June 22, 2010

Prediction of protein–RNA binding sites by a random forest method with combined features

Filed under: Bioinformatics — Biointelligence: Education,Training & Consultancy Services @ 5:08 am

Protein–RNA interactions play a key role in a number of biological processes, such as protein synthesis, mRNA processing, mRNA assembly, ribosome function and eukaryotic spliceosomes. As a result, a reliable identification of RNA binding site of a protein is important for functional annotation and site-directed mutagenesis. Accumulated data of experimental protein–RNA interactions reveal that a RNA binding residue with different neighbor amino acids often exhibits different preferences for its RNA partners, which in turn can be assessed by the interacting interdependence of the amino acid fragment and RNA nucleotide.
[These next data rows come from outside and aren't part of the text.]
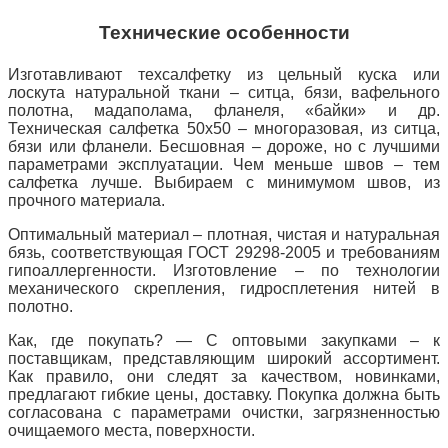
Технические особенности
Изготавливают техсалфетку из цельный куска или
лоскута натуральной ткани – ситца, бязи, вафельного
полотна, мадаполама, фланеля, «байки» и др.
Техническая салфетка 50х50 – многоразовая, из ситца,
бязи или фланели. Бесшовная – дороже, но с лучшими
параметрами эксплуатации. Чем меньше швов – тем
салфетка лучше. Выбираем с минимумом швов, из
прочного материала.
Оптимальный материал – плотная, чистая и натуральная
бязь, соответствующая ГОСТ 29298-2005 и требованиям
гипоаллергенности. Изготовление – по технологии
механического скрепления, гидросплетения нитей в
полотно.
Как, где покупать? — С оптовыми закупками – к
поставщикам, представляющим широкий ассортимент.
Как правило, они следят за качеством, новинками,
предлагают гибкие цены, доставку. Покупка должна быть
согласована с параметрами очистки, загрязненностью
очищаемого места, поверхности.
Results: In this work, we propose a novel classification method to identify the RNA binding sites in proteins by combining a new interacting feature (interaction propensity) with other sequence- and structure-based features. Specifically, the interaction propensity represents a binding specificity of a protein residue to the interacting RNA nucleotide by considering its two-side neighborhood in a protein residue triplet. The sequence as well as the structure-based features of the residues are combined together to discriminate the interaction propensity of amino acids with RNA. We predict RNA interacting residues in proteins by implementing a well-built random forest classifier. The experiments show that our method is able to detect the annotated protein–RNA interaction sites in a high accuracy. Our method achieves an accuracy of 84.5%, F-measure of 0.85 and AUC of 0.92 prediction of the RNA binding residues for a dataset containing 205 non-homologous RNA binding proteins, and also outperforms several existing RNA binding residue predictors, such as RNABindR, BindN, RNAProB and PPRint, and some alternative machine learning methods, such as support vector machine, naive Bayes and neural network in the comparison study. Furthermore, we provide some biological insights into the roles of sequences and structures in protein–RNA interactions by both evaluating the importance of features for their contributions in predictive accuracy and analyzing the binding patterns of interacting residues.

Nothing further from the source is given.